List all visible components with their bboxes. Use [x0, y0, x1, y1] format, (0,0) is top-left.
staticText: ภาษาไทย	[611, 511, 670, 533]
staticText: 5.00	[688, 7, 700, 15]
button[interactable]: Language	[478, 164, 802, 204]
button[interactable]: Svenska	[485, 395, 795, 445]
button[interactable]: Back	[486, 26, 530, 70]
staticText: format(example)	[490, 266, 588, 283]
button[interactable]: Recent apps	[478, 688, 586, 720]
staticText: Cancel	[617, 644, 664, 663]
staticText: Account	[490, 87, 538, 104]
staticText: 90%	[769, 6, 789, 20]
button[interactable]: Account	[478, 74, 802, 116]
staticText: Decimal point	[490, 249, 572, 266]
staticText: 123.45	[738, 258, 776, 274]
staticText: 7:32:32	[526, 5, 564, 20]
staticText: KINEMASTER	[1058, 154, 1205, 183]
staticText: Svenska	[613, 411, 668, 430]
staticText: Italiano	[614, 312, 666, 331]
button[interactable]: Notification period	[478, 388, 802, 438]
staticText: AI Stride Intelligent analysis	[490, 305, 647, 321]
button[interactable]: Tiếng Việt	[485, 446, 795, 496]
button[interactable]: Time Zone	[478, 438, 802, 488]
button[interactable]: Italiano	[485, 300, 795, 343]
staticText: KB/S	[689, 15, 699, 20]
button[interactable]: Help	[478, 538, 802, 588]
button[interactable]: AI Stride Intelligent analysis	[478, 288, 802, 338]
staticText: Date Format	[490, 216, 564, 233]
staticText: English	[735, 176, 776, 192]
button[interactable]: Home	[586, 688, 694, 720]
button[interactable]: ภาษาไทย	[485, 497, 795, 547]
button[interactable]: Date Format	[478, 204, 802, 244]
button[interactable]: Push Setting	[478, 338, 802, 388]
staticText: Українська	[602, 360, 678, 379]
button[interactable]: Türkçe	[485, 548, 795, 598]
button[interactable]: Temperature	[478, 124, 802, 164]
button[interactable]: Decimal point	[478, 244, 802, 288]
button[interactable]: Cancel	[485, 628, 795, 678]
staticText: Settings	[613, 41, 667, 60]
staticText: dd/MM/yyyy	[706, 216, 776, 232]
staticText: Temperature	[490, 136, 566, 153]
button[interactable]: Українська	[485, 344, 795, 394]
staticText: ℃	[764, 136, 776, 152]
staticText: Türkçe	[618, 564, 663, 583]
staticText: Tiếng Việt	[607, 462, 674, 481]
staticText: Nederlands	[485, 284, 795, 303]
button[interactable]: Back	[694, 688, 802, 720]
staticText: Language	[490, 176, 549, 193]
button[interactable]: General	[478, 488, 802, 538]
+ + + +
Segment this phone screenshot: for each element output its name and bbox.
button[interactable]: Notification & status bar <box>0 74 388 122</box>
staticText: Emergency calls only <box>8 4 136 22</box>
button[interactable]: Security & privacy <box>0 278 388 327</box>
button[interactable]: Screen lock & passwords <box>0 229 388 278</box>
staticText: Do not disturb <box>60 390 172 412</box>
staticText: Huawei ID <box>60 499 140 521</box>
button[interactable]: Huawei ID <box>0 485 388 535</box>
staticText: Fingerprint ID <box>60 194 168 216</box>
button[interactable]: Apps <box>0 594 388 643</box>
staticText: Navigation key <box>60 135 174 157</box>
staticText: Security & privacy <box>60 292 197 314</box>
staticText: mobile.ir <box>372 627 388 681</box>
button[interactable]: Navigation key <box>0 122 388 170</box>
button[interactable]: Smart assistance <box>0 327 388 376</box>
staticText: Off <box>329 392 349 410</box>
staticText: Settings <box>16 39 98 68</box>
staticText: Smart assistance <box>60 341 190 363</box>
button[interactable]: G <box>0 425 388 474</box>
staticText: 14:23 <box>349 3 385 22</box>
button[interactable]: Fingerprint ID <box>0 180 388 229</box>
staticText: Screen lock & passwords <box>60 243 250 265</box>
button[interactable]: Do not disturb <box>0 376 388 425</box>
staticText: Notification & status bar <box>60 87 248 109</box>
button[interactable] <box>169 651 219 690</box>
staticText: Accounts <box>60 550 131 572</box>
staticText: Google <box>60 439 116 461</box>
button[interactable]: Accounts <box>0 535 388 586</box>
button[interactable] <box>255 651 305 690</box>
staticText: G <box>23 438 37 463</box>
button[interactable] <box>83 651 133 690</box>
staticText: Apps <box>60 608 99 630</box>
+ + + +
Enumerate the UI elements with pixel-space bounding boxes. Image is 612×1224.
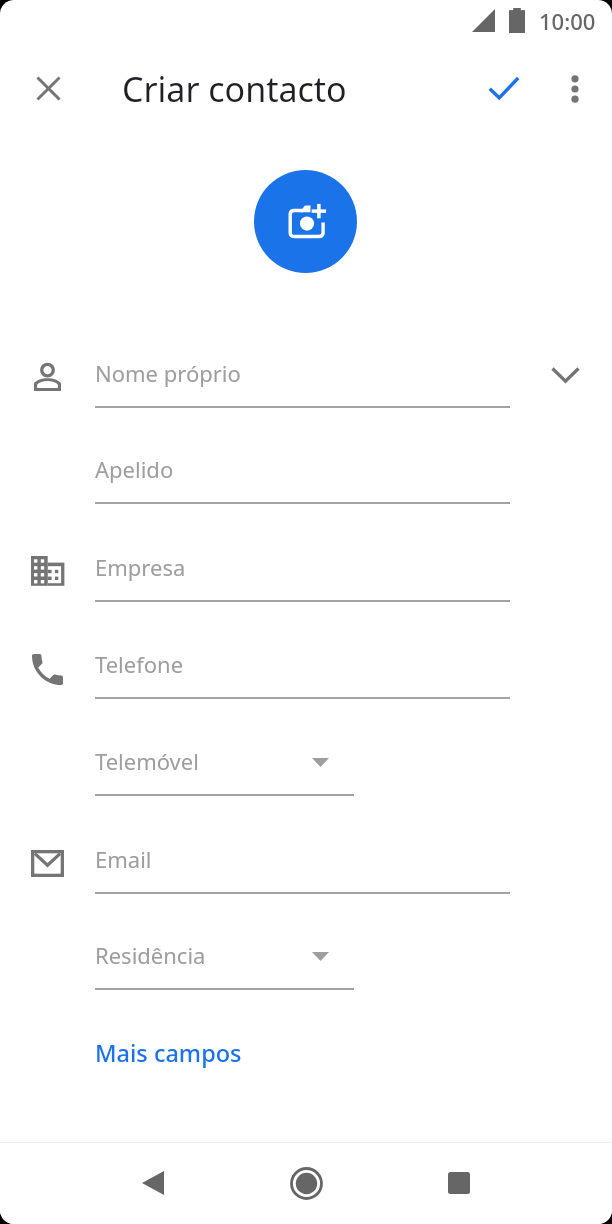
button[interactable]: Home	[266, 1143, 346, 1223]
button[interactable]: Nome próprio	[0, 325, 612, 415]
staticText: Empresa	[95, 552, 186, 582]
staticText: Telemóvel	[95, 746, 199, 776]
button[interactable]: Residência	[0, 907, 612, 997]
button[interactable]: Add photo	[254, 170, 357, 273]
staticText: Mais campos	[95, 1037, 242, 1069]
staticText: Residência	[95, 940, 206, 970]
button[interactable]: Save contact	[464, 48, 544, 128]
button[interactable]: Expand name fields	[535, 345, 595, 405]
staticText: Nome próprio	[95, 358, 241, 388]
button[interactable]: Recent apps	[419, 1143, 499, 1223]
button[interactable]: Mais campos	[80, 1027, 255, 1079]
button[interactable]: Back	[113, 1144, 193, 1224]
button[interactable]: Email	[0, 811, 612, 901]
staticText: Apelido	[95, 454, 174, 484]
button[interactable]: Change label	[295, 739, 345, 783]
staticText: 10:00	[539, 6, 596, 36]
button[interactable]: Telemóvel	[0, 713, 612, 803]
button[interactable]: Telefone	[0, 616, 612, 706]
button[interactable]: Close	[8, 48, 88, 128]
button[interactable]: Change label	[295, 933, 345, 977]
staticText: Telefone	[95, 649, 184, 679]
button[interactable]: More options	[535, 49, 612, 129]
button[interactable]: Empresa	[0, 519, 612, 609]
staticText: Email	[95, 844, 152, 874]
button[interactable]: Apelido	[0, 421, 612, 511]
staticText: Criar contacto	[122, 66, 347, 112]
+ + + +
Each line of the listing above that contains the word "Settings" is to be copied.

staticText: Settings	[613, 41, 667, 60]
staticText: Settings <box>16 39 98 68</box>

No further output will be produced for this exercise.